A. I think it's important because it happened and it's now in different forms, it's happening in different parts of the world that people are being murdered because of their race or because of their color or because of their religion. They have to know that we, all of us, have these wild, untamed instincts in us and we have to be careful about the roles that we take in dealing with other nationalities and other people.

We have to be tolerant and root out prejudice. Because prejudice, it's just a road, but it leads there. That was the most horrible period in history, I believe, that nothing so cruel and brutal had ever happened. But one has to know, or one repeats it.

Q. Did we learn the lesson?

A. Certainly not adequately enough. But the reminder, the fact that there are so many Holocaust museums all over the world. That there are books like this being published. That 10th grade is mandated to teach the Holocaust. It's very important.

It's very important for young people to know that this happened. That this could happen. That we have to be very vigilant about our prejudices. And not to allow this to happen. And young people have to be taught because they're most impressionable and most idealistic. And they take these things to heart.

Q. One of the things you said in the book is that it's important to get these stories down.
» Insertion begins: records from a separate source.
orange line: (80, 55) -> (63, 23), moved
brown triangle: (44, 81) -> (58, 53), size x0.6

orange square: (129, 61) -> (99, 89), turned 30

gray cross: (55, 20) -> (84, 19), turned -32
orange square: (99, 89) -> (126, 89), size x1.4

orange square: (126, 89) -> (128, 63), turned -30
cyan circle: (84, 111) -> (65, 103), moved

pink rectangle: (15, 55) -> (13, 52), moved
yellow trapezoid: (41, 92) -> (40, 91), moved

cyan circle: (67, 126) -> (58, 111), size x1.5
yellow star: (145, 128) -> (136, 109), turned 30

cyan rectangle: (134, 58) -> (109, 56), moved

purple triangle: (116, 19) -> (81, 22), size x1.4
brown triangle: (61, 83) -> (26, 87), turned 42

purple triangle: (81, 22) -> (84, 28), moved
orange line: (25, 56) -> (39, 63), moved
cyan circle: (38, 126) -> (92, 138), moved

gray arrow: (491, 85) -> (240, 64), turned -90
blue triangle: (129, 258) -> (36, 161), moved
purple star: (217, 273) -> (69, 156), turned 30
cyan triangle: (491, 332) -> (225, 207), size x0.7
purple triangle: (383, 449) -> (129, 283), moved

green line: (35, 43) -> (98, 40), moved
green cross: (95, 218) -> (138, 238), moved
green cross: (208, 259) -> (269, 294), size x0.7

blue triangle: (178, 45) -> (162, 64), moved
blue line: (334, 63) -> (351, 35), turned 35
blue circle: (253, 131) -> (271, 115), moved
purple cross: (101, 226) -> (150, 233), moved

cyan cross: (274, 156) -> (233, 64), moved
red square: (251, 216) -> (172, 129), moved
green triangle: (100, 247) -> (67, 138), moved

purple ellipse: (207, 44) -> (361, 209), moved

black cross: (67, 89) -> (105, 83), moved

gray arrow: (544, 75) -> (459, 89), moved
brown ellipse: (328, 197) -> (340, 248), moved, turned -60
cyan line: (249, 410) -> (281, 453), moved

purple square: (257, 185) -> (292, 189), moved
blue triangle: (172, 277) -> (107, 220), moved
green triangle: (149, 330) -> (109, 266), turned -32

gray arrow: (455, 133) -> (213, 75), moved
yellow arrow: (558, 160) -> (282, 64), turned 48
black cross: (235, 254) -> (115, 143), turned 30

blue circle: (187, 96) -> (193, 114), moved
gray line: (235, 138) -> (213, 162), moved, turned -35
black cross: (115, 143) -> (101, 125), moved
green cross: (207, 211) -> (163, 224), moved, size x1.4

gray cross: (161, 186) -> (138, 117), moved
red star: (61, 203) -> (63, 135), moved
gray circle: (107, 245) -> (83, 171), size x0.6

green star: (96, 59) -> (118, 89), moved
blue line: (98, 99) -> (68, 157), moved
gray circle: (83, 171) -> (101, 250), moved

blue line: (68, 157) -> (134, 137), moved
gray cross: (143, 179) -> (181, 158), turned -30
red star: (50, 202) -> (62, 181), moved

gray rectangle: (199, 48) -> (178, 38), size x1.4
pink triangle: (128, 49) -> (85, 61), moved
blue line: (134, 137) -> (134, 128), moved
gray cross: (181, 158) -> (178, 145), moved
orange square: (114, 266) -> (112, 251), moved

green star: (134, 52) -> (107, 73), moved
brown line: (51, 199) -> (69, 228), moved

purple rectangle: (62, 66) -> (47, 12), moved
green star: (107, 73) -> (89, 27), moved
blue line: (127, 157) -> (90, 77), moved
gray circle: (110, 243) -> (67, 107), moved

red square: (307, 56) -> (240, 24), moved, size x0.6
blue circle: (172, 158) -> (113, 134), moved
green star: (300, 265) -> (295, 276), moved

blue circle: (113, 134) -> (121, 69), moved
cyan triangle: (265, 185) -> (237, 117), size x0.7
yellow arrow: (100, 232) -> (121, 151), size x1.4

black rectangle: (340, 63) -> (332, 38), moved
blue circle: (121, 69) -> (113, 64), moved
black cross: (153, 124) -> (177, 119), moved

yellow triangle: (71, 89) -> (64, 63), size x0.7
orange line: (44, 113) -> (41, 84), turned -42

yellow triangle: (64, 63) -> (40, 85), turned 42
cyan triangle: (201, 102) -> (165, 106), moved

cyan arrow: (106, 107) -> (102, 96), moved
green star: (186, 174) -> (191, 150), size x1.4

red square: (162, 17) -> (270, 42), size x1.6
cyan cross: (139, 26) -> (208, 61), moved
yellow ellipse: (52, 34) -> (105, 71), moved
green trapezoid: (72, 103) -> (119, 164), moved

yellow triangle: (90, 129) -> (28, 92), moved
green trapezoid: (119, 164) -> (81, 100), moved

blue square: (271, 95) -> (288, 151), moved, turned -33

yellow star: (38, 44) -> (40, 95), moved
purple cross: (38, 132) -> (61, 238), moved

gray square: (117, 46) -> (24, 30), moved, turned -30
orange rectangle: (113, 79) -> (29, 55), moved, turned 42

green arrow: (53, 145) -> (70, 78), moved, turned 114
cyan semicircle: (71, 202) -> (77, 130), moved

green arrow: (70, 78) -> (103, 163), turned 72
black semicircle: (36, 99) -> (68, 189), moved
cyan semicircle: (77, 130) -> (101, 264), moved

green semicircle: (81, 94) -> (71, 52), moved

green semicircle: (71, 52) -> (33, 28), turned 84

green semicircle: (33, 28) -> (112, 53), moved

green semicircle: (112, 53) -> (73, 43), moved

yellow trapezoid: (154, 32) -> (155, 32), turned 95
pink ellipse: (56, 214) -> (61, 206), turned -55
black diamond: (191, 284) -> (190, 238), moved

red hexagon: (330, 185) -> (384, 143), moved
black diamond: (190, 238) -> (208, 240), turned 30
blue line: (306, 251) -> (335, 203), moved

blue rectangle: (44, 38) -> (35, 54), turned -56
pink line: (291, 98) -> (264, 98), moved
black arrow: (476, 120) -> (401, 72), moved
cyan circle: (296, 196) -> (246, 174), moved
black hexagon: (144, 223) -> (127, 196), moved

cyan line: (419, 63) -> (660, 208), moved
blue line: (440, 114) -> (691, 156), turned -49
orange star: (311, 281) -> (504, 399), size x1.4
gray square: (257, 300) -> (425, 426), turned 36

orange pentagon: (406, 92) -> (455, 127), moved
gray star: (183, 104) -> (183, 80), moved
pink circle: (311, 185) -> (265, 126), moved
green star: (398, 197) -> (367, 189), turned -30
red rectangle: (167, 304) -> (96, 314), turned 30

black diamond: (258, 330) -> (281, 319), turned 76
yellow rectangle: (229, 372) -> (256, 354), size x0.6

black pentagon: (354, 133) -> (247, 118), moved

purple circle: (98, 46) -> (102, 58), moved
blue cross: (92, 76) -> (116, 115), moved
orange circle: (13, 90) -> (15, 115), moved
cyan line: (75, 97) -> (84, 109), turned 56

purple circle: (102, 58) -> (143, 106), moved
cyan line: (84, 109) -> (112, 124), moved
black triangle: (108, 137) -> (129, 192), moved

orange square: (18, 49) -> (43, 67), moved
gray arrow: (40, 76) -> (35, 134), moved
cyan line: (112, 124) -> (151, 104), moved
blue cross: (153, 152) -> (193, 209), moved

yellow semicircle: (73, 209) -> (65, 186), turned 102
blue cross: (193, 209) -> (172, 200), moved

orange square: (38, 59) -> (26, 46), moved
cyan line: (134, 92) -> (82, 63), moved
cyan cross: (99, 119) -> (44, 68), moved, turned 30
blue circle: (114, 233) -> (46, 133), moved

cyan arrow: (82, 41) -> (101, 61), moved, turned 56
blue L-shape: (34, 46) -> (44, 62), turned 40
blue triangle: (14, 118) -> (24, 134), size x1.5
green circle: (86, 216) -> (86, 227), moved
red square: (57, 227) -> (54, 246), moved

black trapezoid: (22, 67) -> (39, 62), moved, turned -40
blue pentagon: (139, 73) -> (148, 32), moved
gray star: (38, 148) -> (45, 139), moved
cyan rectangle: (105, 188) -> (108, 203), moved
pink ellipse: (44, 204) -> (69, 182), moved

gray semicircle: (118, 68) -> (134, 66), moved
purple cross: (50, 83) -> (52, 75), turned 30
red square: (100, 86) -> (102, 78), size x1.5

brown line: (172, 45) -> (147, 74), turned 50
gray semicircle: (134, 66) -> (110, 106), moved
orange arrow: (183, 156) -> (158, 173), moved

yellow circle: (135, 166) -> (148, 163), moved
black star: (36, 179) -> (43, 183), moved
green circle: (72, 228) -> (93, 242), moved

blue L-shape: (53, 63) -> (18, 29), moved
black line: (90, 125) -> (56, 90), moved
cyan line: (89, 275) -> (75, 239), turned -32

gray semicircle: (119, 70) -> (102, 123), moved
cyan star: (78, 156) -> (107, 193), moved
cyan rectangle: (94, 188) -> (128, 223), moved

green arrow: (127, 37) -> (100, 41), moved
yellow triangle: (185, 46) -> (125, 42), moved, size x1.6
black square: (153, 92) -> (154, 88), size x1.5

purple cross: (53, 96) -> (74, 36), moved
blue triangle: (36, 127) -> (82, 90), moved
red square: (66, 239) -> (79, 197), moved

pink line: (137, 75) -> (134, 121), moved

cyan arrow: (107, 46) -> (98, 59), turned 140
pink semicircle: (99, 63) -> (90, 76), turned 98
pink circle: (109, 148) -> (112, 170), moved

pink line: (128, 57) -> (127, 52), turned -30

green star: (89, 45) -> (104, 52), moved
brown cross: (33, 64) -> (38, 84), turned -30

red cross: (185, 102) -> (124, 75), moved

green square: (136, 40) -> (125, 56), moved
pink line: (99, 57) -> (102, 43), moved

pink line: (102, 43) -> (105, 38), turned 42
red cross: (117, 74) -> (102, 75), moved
A. Yes. My mother is 96, and many survivors of her generation are dying. We are the last witnesses, we hidden children. ... We are the last witnesses of an incredible chapter of history. Really incredible. Such evil. Such incredible evil. But you see such evil, or similar evil, is happening now around the world. It's happening in Darfur. It happened in Cambodia. It happened in Yugoslavia. We have to be very careful. And we have to learn this chapter thoroughly. All children have to learn.

MEMOIRS OF A HOLOCAUST VICTIM

"Bitter Freedom: Memoirs of a Holocaust Victim"

Jafa and Natan Wallach were living in Poland near the community of Lesko when the Nazis took over the country. In a manuscript written by Jafa in 1959 and hidden away for years afterward, she tells the story of how many members of their family were murdered in a Nazi concentration camp, and how they and a couple of other family members later were forced to hide from the Nazis in a tiny earthen basement for 22 months. The cellar was hidden beneath the floorboards of a workshop owned by a mechanic named Jozef Zwonarz, whom the family called "Jozio." Jozio protected the family from the Gestapo, keeping them hidden and bringing them food, water and information. He kept the secret of their whereabouts to himself, not even telling his wife, who grew jealous of his suspicious activity and almost gave them away numerous times. The Wallachs protected their 4-year-old daughter, Rena, by sending her off to live in the woods with a Polish family whose patriarch, Janek, worked as a forest watcher for the Nazis. Janek's family was fearful the Nazis would discover that they were harboring a Jewish girl and would execute them if they found out. So Rena, who was unaware of her parents being alive in the basement a short distance away, lived in constant fear that she would be sacrificed to save her caretaker family.

"Bitter Freedom" details the family's struggles before, during and after the war.

Rena, who now lives part time in Corinth with her husband Vlad, helped her mother edit her manuscript and get it published, and she wrote the book's afterword. Rena Bernstein now plays an active role in ensuring that the stories of the Holocaust are not lost to time. She speaks often to school-children, and will be the focal point of the upcoming "Celebration of Life," in which local students will express their feelings about the Holocaust through various art forms.